"Tout est une question de perspective dans ce qui est juste et dans ce qui ne l’est pas."

Je retrouve avec grand plaisir Dominique Manotti que j’avais quitté l’année dernière avec « Or noir », un roman qui mêlait habilement politique et économie, des thèmes chers à l’autrice tout en ayant pour toile de fond la cité phocéenne. J’ai aussi eu l’occasion de lire « Racket » la même année, son dernier roman noir paru aux Arènes dans la jeune collection Équinoxes (une collection qui fait des merveilles depuis sa création en mars 2018). Dominique Manotti n’a pas son pareil pour dépeindre les rouages des grandes institutions françaises et elle s’adonne à merveille à cela dans « Bien connu des services de police » publié pour la première fois en 2010 chez Gallimard et rééditée en poche chez Folio en juin 2018. J’ai d’ailleurs utilisé la couverture de cette édition en poche que je trouve pas mal du tout. « Bien connu des services de police » est l’occasion de retrouver la flic des renseignements généraux qui apparaît dans « Racket », Noria Ghozali. C’est toujours agréable de retrouver des personnages connus et familiers. C’était déjà le cas avec le commissaire Daquin que j’avais rencontré pour la première fois dans « Or noir » et qui faisait aussi une apparition dans « Racket ».
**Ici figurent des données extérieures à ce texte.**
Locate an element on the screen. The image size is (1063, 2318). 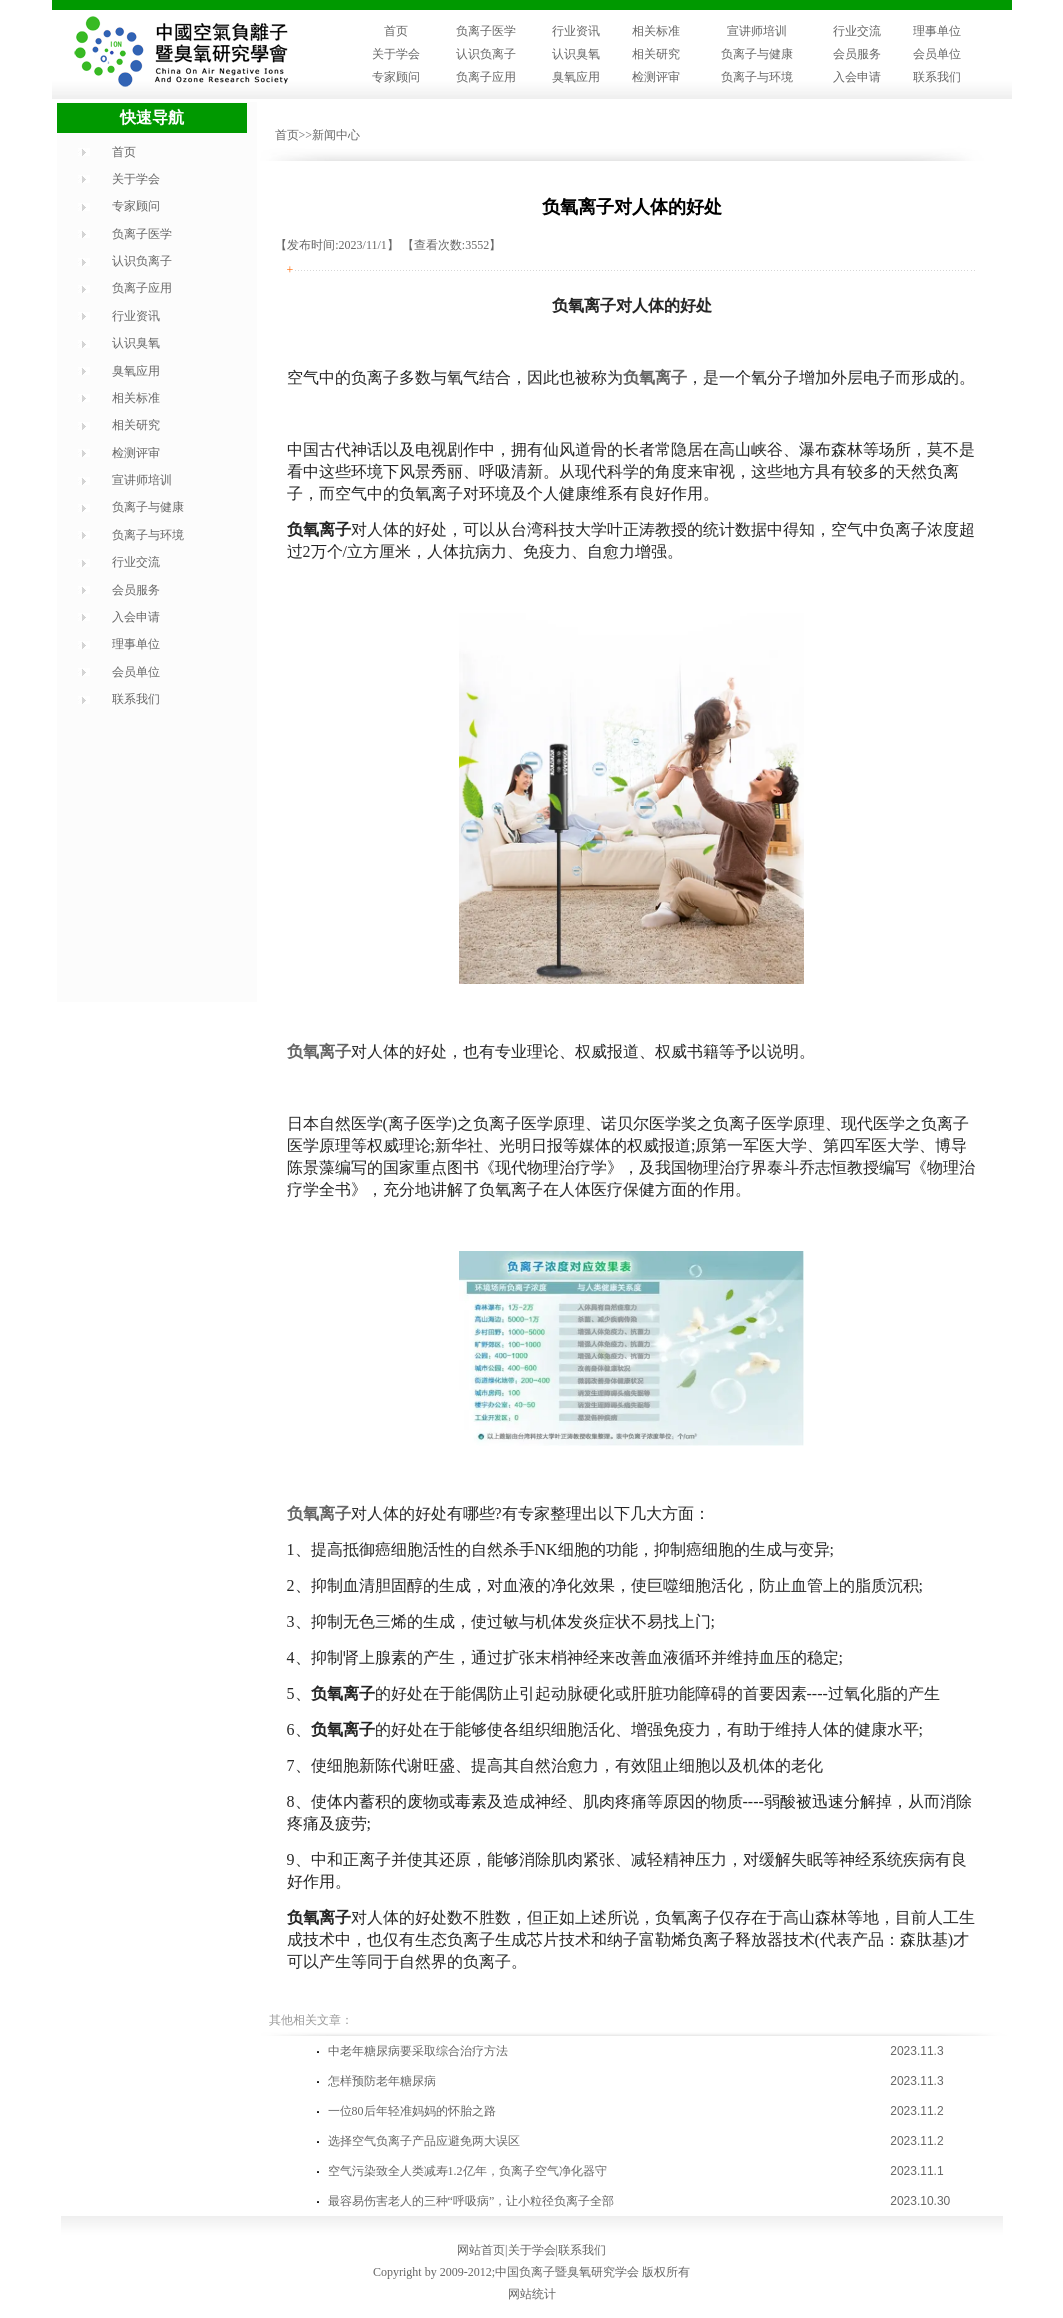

« Le commissariat de Panteuil, banlieue nord de Paris, future incarnation de la « nouvelle politique de sécurité » du ministre de l’Intérieur ? C’est en tout cas ce que souhaite sa commissaire en cette année 2005. Ce haut fonctionnaire policier ne manque pas d’ambitions […] Ses hommes sur le terrain s’y emploient à leur manière. »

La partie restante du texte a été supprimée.